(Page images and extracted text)
========================================================================

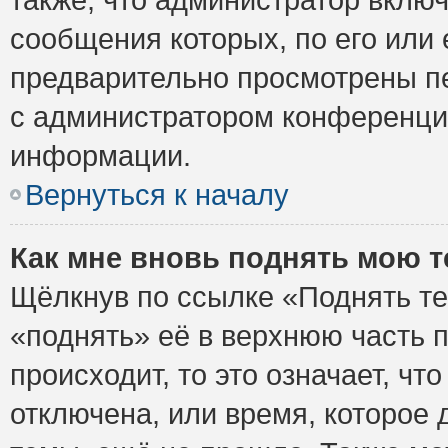
сообщения которых, по его или
предварительно просмотрены пе
с администратором конференци
информации.
Вернуться к началу
Как мне вновь поднять мою 
Щёлкнув по ссылке «Поднять те
«поднять» её в верхнюю часть 
происходит, то это означает, ч
отключена, или время, которое 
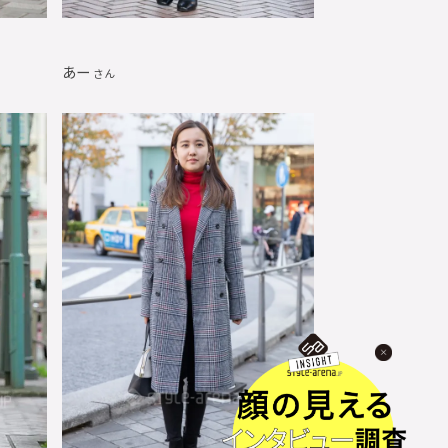
あー
さん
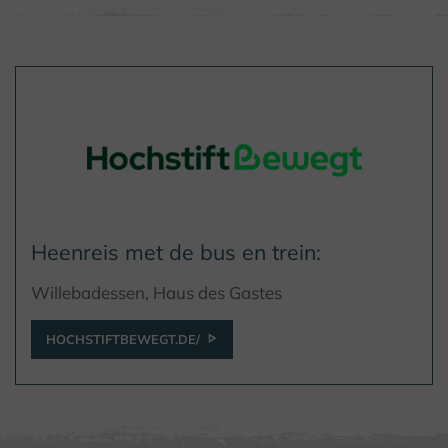
Heenreis met de bus en trein:
Willebadessen, Haus des Gastes
HOCHSTIFTBEWEGT.DE/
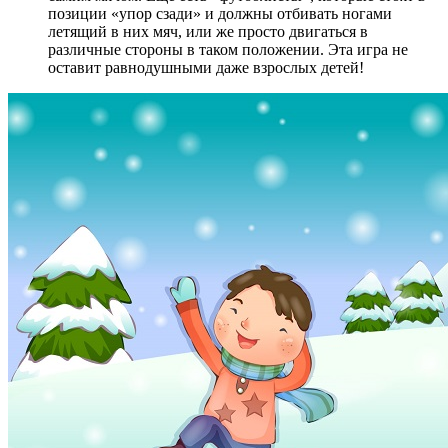
позиции «упор сзади» и должны отбивать ногами
летящий в них мяч, или же просто двигаться в
различные стороны в таком положении. Эта игра не
оставит равнодушными даже взрослых детей!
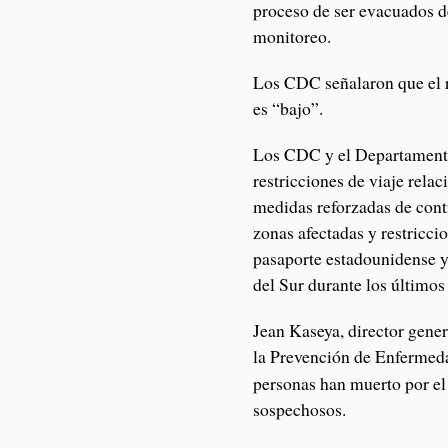
proceso de ser evacuados de
monitoreo.
Los CDC señalaron que el r
es “bajo”.
Los CDC y el Departament
restricciones de viaje relac
medidas reforzadas de cont
zonas afectadas y restricci
pasaporte estadounidense 
del Sur durante los últimos
Jean Kaseya, director gener
la Prevención de Enfermeda
personas han muerto por el
sospechosos.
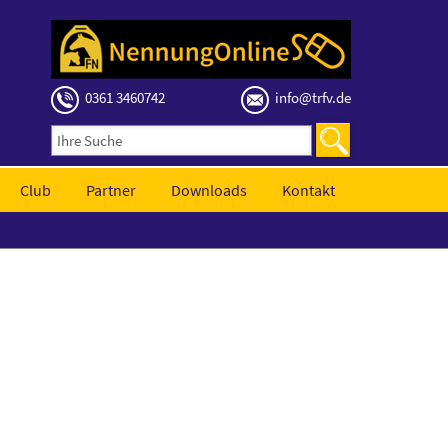
0361 3460742
info@trfv.de
Club
Partner
Downloads
Kontakt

========================================================================

- TO DO
The response should repeat every entry above exactly and include none of the pictures.

- RESPONSE TO THE EXERCISE
сообщения которых, по его или
предварительно просмотрены пе
с администратором конференци
информации.
Вернуться к началу
Как мне вновь поднять мою 
Щёлкнув по ссылке «Поднять те
«поднять» её в верхнюю часть 
происходит, то это означает, ч
отключена, или время, которое 
あー
さん
Heenreis met de bus en trein:
Willebadessen, Haus des Gastes
HOCHSTIFTBEWEGT.DE/
позиции «упор сзади» и должны отбивать ногами
летящий в них мяч, или же просто двигаться в
различные стороны в таком положении. Эта игра не
оставит равнодушными даже взрослых детей!
proceso de ser evacuados de
monitoreo.
Los CDC señalaron que el r
es “bajo”.
Los CDC y el Departament
restricciones de viaje relac
medidas reforzadas de cont
zonas afectadas y restricci
pasaporte estadounidense 
del Sur durante los últimos
Jean Kaseya, director gener
la Prevención de Enfermeda
personas han muerto por el
sospechosos.
0361 3460742
info@trfv.de
Club
Partner
Downloads
Kontakt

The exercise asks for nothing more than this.